Have a Pullman bread pan ready (I use butter-flavor canola spray to grease).  Let the bread rise for an hour in a warm breeze free area.  Cover the top with plastic wrap.  Use the spatula to "coax" the mixture into the bread pan.  Wet your fingers to smooth the bread down.  Sprinkle some oats or seeds on top if you desire.  Let it rise* for an hour or until it is just slightly over the top of the pan.
NOTE: I used to use Nicole’s method of scrapper kneading but I found that I really do not need to use that for this recipe.  But if you want a perfectly rounded top on your bread, do knead it using scrapper kneading.  You will need to give it more time to rise if you knead it.  (If I was making cinnamon rolls—for which I use a different dough—it would be a must!)

In her book, Nicole talks about letting the dough rise in the refrigerator for several days to increase the yeast flavor prior to kneading, shaping, and the final rise.  That does indeed work to develop more of a yeast flavor but the bread will not quite rise as high which was more important to me.  You may want to try it both ways.  It will take several hours for the final rise if you go the refrigerator route.

Put into the cold oven so that the pan is in the center of the oven.  Turn the heat to 350 °F.  Set timer for 40 min.  At 40 min take bread out of pan and place on cookie sheet for another 10-15 min.  Have foil ready to cover the top of bread when it is the shade of golden brown you like.  I like my crust crunchy but not too brown.  Because ovens vary you will need to figure out what works best for you.  
Let the bread cool for several hours before you cut it into 18-20 slices.  The bread freezes well but I find that if I just store my slices is a zipper freezer bag and keep in the refrigerator it does fine. But I also consume the whole load in 5-6 days by myself.  I love this bread.
Sliced up in a quart freezer bag.  Note the full-size slices.

I really can’t thank Nicole Hunn enough for the education is getting started and all the tricks that she has taught me in her cookbooks for GF cooking.  Definitely check out her blog:
*To create a perfect environment, I first heat a mug of water in my microwave to ~90 seconds on high.  Then I push the mug of hot water to the back of the microwave and place the non-metal covered bowl, containing the starter, in the microwave so that it does not touch the mug.  Then I close the microwave door.  This provides a warm, moist environment for my starter.  I use this technique for the dough, once shaped and in the pan for the final rise, too.

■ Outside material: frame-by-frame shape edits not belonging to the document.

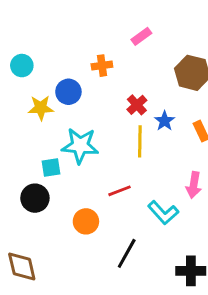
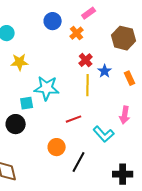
orange cross: (102, 66) -> (77, 33), moved, turned -32
blue circle: (68, 92) -> (53, 21), moved
orange circle: (86, 221) -> (57, 147), moved

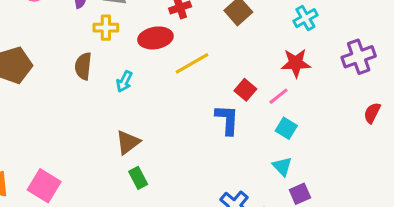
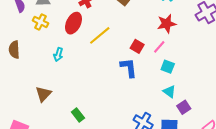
yellow cross: (106, 28) -> (40, 22), turned 35
red ellipse: (155, 38) -> (74, 23), turned -45
brown semicircle: (83, 66) -> (14, 50), moved
brown triangle: (128, 142) -> (43, 94), moved

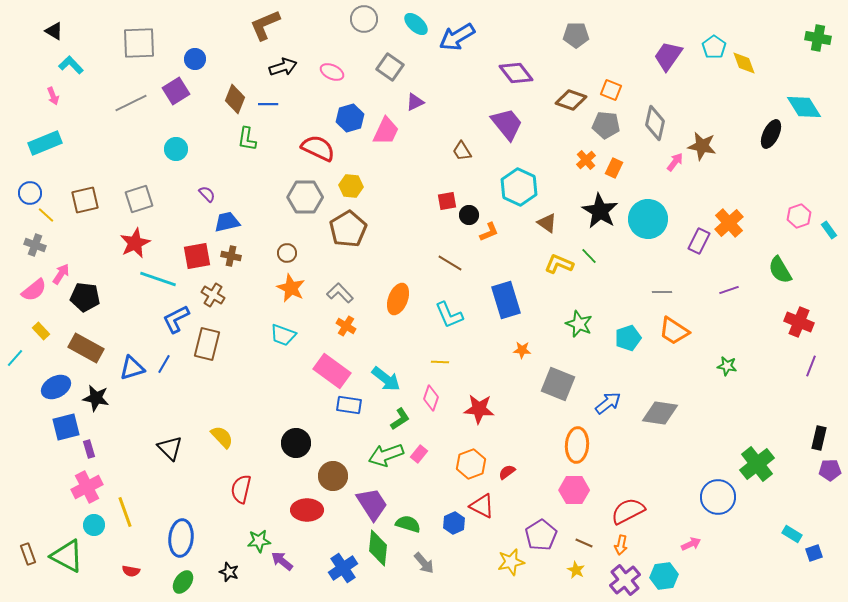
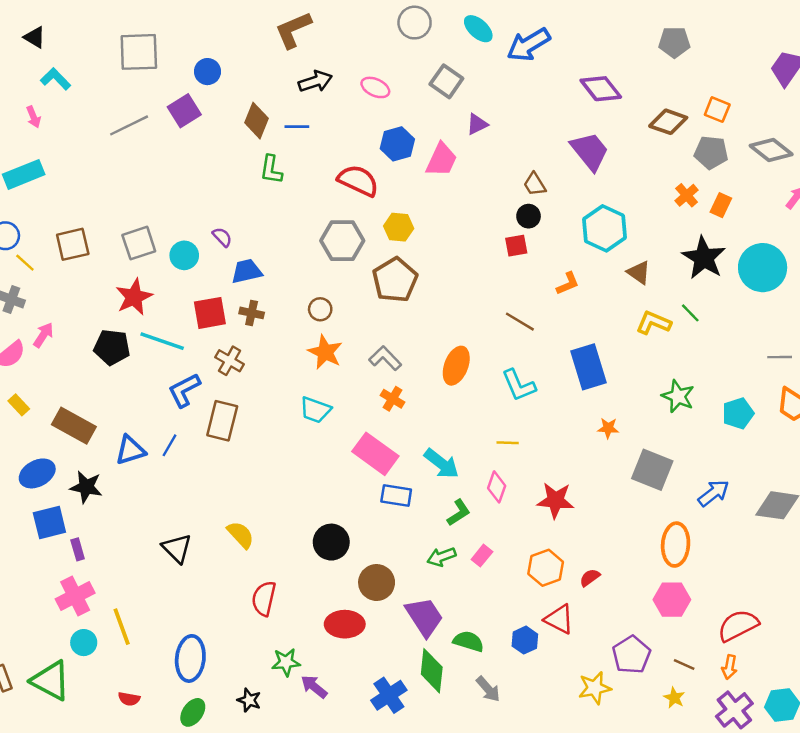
gray diamond: (655, 123) -> (771, 150), turned -64
cyan circle: (176, 149) -> (184, 255), moved
black circle: (469, 215) -> (529, 216), moved
black pentagon: (85, 297) -> (112, 347), moved
green arrow: (386, 455) -> (442, 557), size x0.7

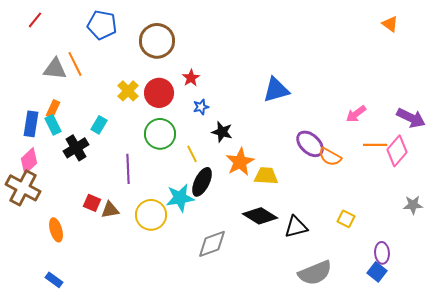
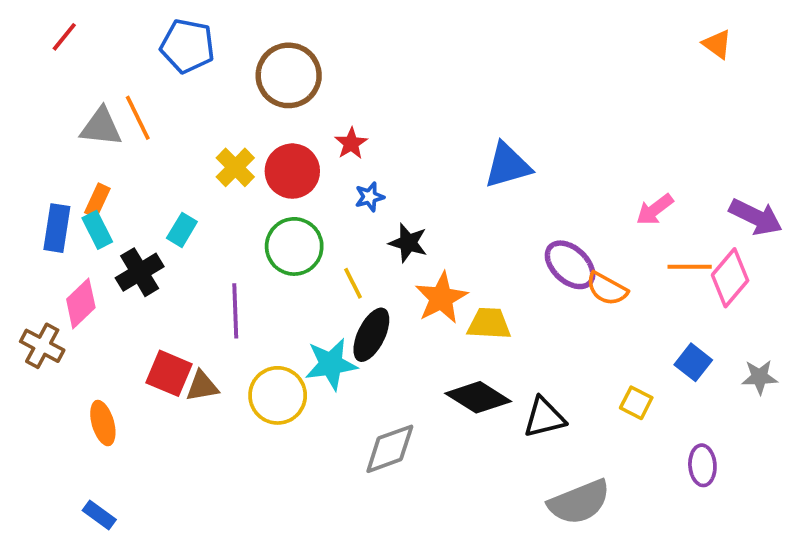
pink diamond: (29, 161) -> (81, 303), moved
brown cross: (23, 188) -> (42, 346), size x0.7
red square: (92, 203) -> (169, 373), size x1.4
blue square: (377, 272) -> (693, 362), moved

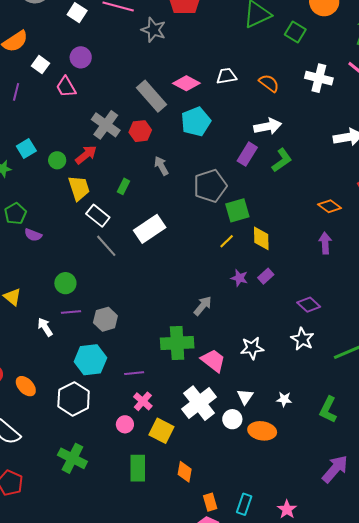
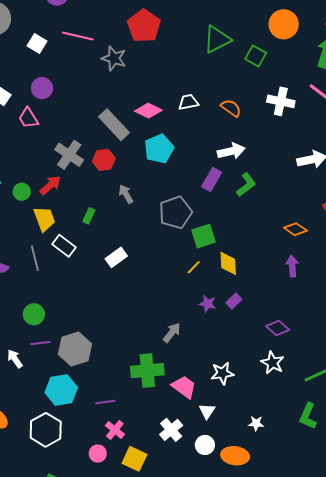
white rectangle: (150, 229) -> (116, 257), size x0.7
gray line: (106, 246) -> (35, 258), moved, turned 30
gray hexagon: (105, 319) -> (75, 349), size x1.4
white triangle: (245, 397) -> (207, 411), moved
white cross: (199, 403) -> (171, 430), size x0.7
green L-shape: (328, 410) -> (308, 416), moved

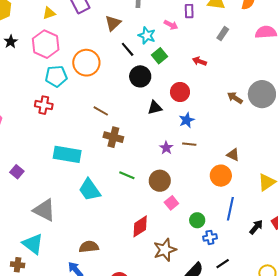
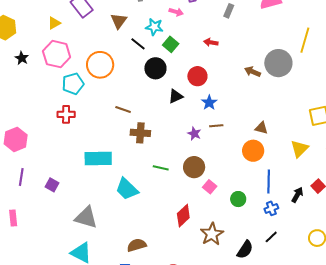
blue cross: (210, 237) -> (271, 208), moved

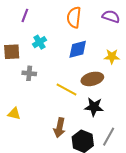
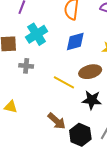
cyan cross: (39, 42) -> (37, 34), size x1.5
brown arrow: (59, 128) -> (57, 121), turned -60

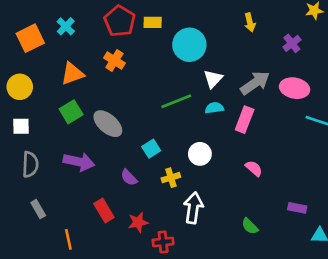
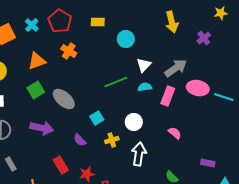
red pentagon: (120, 21) -> (60, 21), moved
yellow arrow: (250, 22) -> (172, 22), size x1.5
cyan circle: (189, 45) -> (126, 39), size x0.7
pink ellipse: (295, 88) -> (198, 88), moved
white arrow: (193, 208) -> (139, 154), moved

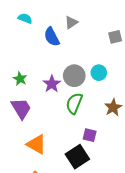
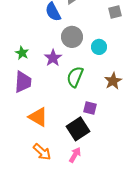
gray circle: (74, 76) -> (72, 37), moved
purple trapezoid: (21, 108) -> (23, 82), turned 35

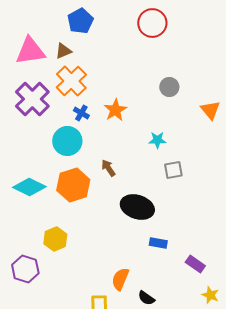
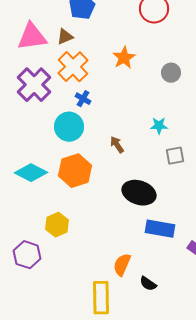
orange star: (115, 110) -> (124, 58), moved
brown arrow: (108, 168) -> (117, 145), moved
blue rectangle: (158, 243) -> (160, 229), size x1.6

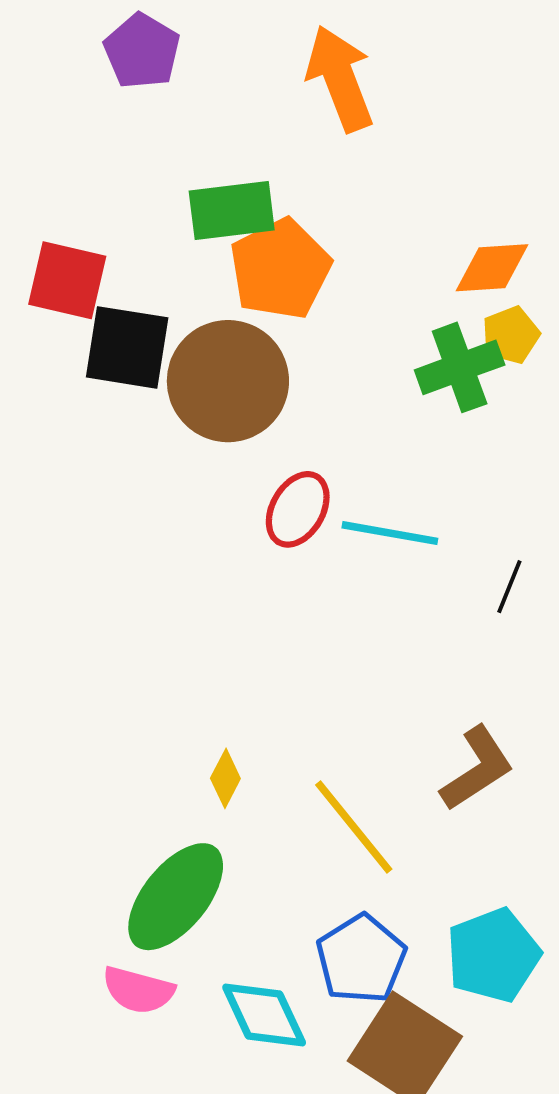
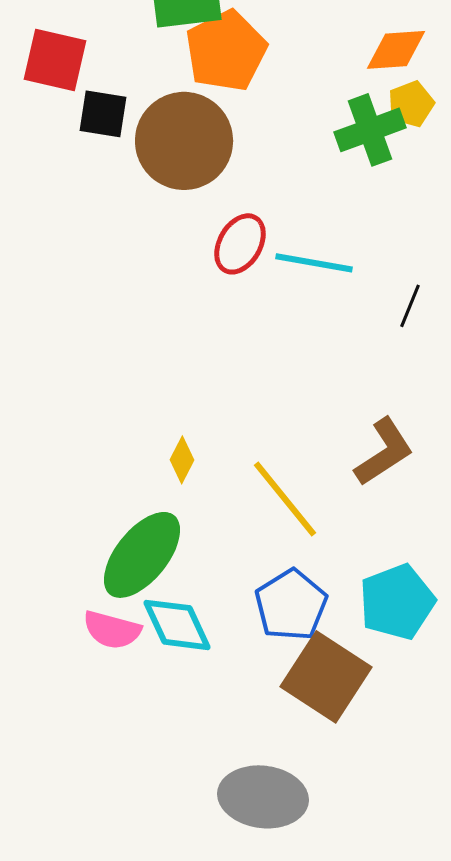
black square: (127, 347) -> (103, 114), size x0.7
cyan diamond: (264, 1015) -> (177, 625), moved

Another loaf with poppy seeds on top.


  1. Because King Arthur Flour was out of their Ancient Grains GF Flour for a couple of weeks, I decided to try their Whole Grain GF Flour mixture. To my surprise, even though it had a but of teff, I loved it and preferred it to Ancient Grains. I have also started adding 2 tbsp of chia seeds with the other seeds which is yummy, too.

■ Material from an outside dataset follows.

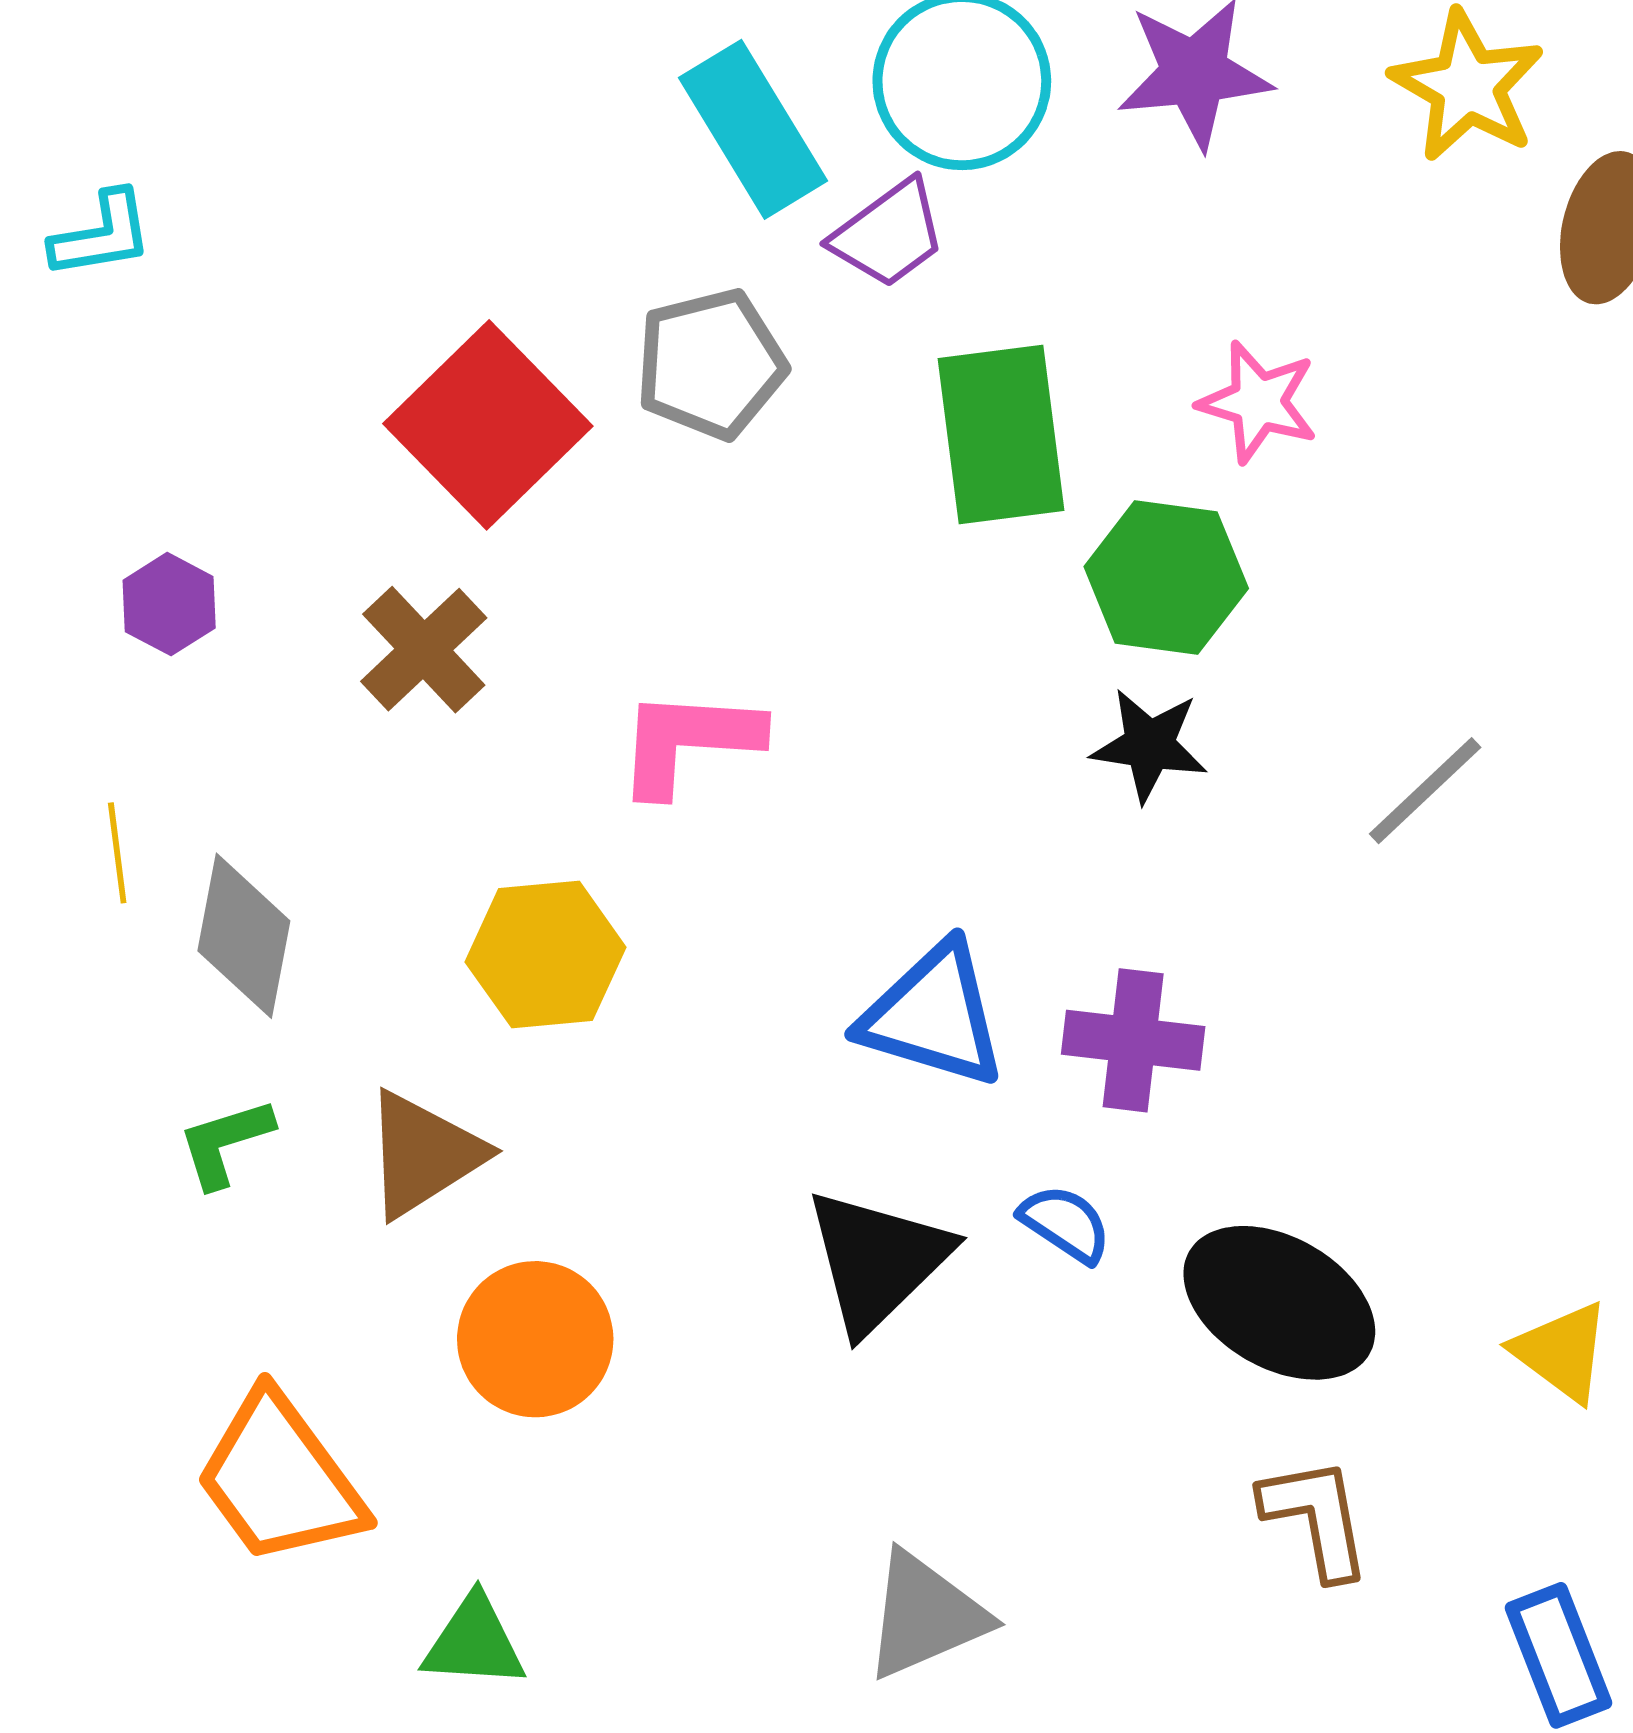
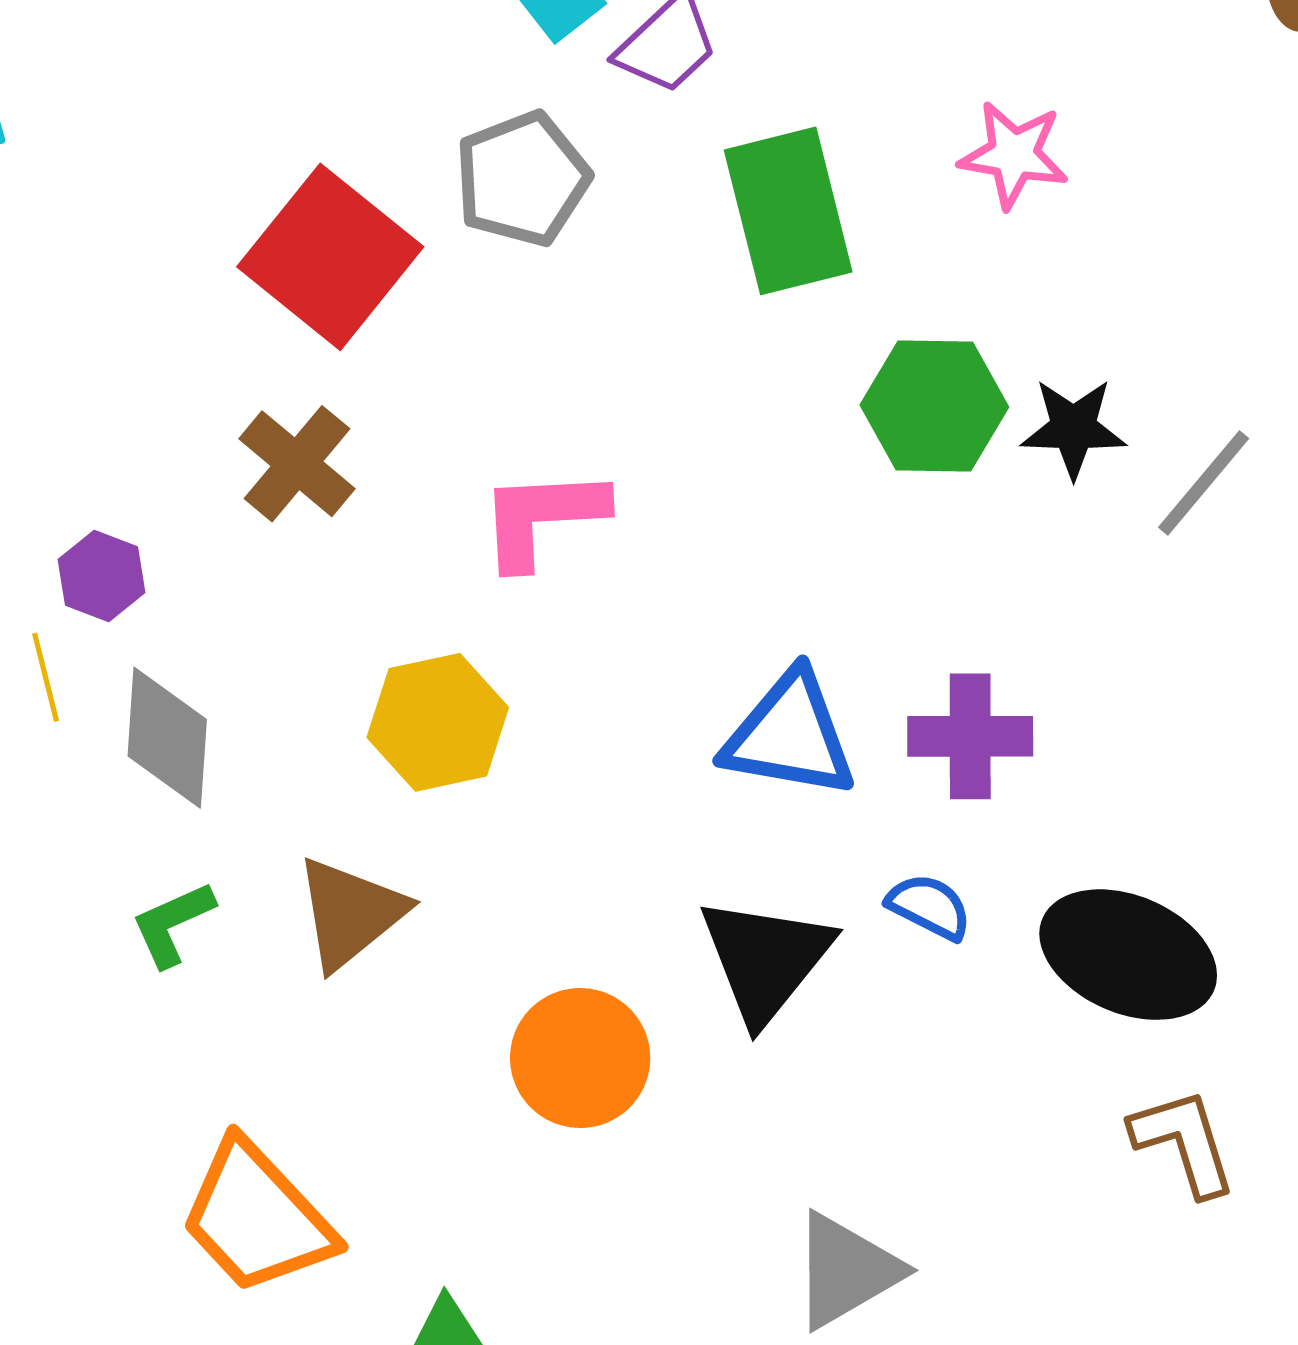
green hexagon: (1166, 577) -> (934, 406), moved
purple hexagon: (169, 604) -> (101, 576), moved
black star: (1149, 745) -> (1073, 428), moved
orange circle: (535, 1339) -> (580, 1058), moved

  2. The experimentalist in me can’t leave well enough alone...I have made this recipe even better!
    (1) If you read my earlier comment, note that I have switched to the Whole Grain GF Flour from K.A. (
    (2) I now routinely add in ¼ cup chia seeds (not 2 tbsp as noted in my earlier comment)
    (3) Add in ¾ cup water instead of ½ cup water if you do not plan to kneed your bread as it will rise higher
    (4) The secret blend with Better Batter for bread is: 100 grams of better batter flour; 25 grams of unflavored whey protein isolate; 15 grams of Expandex modified tapioca starch (pg 8 of Nicole Hunn’s “Gluten-Free on a Shoestring Bakes Bread: (Biscuits, Bagels, Buns, and More)”
    (5) This recipe was created over a 2-year period by making one-at-a-time tweaks to the recipe on page 55 of the above mentioned book. Now it looks very different—but that is starting point.